Each record should be given again exactly, and any picture in it left out.

···

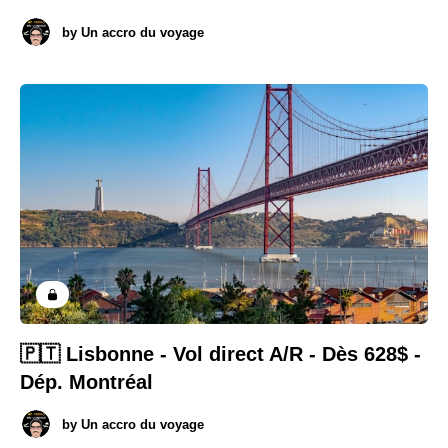
by
Un accro du voyage
🇵🇹 Lisbonne - Vol direct A/R - Dès 628$ -
Dép. Montréal
by
Un accro du voyage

···

### The completed task
by
Un accro du voyage
🇵🇹 Lisbonne - Vol direct A/R - Dès 628$ -
Dép. Montréal
by
Un accro du voyage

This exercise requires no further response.